Plain English: The amendment adds a new requirement that the implementation of recommendations for the Youthful Offender System must be based on available funding, department capacity, facility infrastructure, and staffing.

  • Adds language stating that the implementation of system recommendations is subject to available appropriations (funding), department capacity, facility infrastructure, and staffing.
  • The amendment does not specify what specific recommendations are being referred to or provide details on how these factors will be assessed.

Bill History

  1. 2026-03-26 Governor

    Governor Signed

  2. 2026-03-19 Governor

    Sent to the Governor

  3. 2026-03-19 Senate

    Signed by the President of the Senate

  4. 2026-03-18 House

    Signed by the Speaker of the House

  5. 2026-03-12 House

    House Considered Senate Amendments - Result was to Concur - Repass

  6. 2026-03-03 House

    House Considered Senate Amendments - Result was to Laid Over Daily

  7. 2026-03-02 Senate

    Senate Third Reading Passed - No Amendments

  8. 2026-02-27 Senate

    Senate Third Reading Laid Over to 03/02/2026 - No Amendments

  9. 2026-02-26 Senate

    Senate Second Reading Passed with Amendments - Floor

  10. 2026-02-23 Senate

    Senate Committee on Judiciary Refer Unamended to Senate Committee of the Whole

  11. 2026-02-19 Senate

    Introduced In Senate - Assigned to Judiciary

  12. 2026-02-18 House

    House Third Reading Passed - No Amendments

  13. 2026-02-17 House

    House Second Reading Special Order - Passed with Amendments - Committee, Floor

  14. 2026-02-13 House

    House Second Reading Laid Over Daily - No Amendments

  15. 2026-02-10 House

    House Committee on Health & Human Services Refer Amended to House Committee of the Whole

  16. 2026-01-14 House

    Introduced In House - Assigned to Health & Human Services

Official Summary Text

Current law establishes the youthful offender system (system) in the department of corrections (department) as a sentencing option that provides a continuum of services.
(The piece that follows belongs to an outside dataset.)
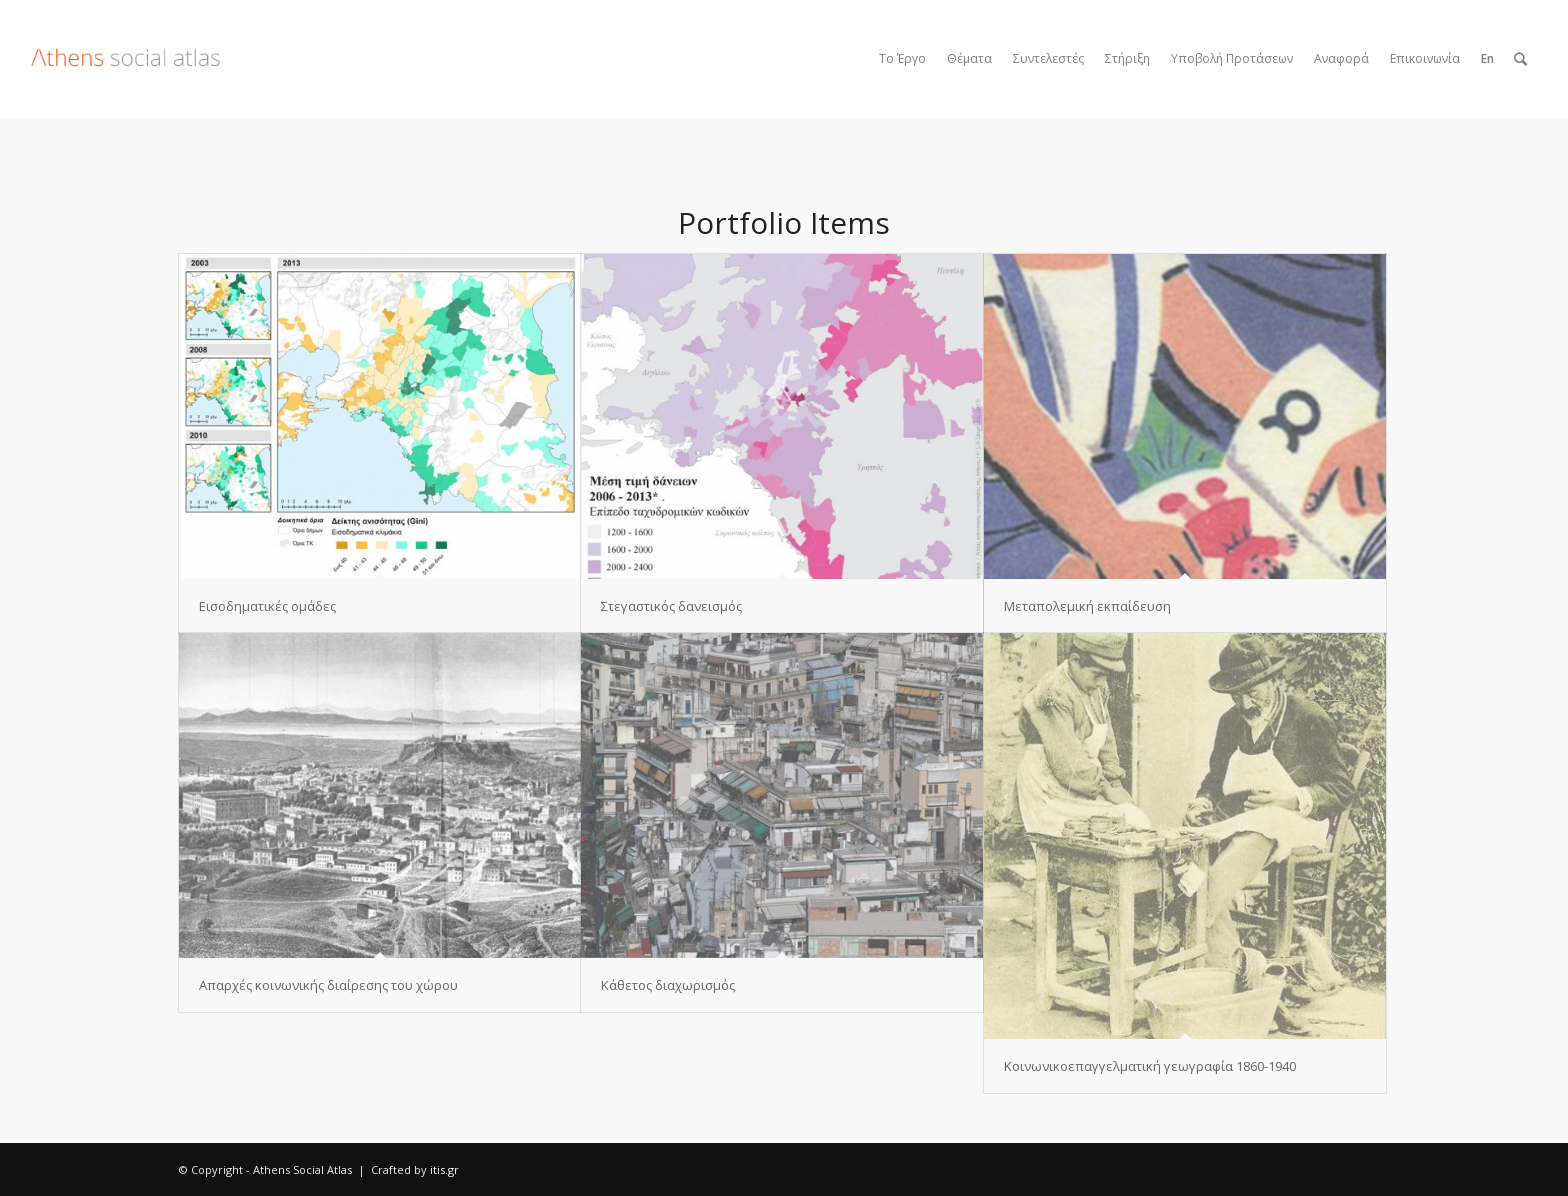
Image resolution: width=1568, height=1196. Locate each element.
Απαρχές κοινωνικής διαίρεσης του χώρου (328, 985)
The act:
Updates references to the juveniles and young adults who are eligible for or participating in the system;
Revises certain legislative intent provisions to emphasize lasting behavioral changes in preparation for reentry, trauma-informed care, addressing criminogenic risk, accountability, healthy relationship building, and system participant and staff safety;
Expresses the general assembly's intent that juveniles and young adults with physical, intellectual, mental, or behavioral health disabilities or conditions receive equitable treatment in sentencing to the system and reasonable accommodations once in the system;
Adds certain data related to system completion rates to an existing annual reporting requirement for the department;
Adds requirements for evidence-informed rehabilitative treatment and life skills programming and for individual therapy, family therapy, or substance use disorder treatment;
Establishes requirements for system participant evaluations, plans for addressing participants' needs and skills, and case manager duties;
Requires the department, in consultation with relevant experts, to make and publish on its website recommendations for integrating a trauma-informed standard of care with current system practices to promote the health and safety of system participants; and
Expands certain procedural protections for system participants with mental or behavioral health conditions or intellectual and developmental disabilities.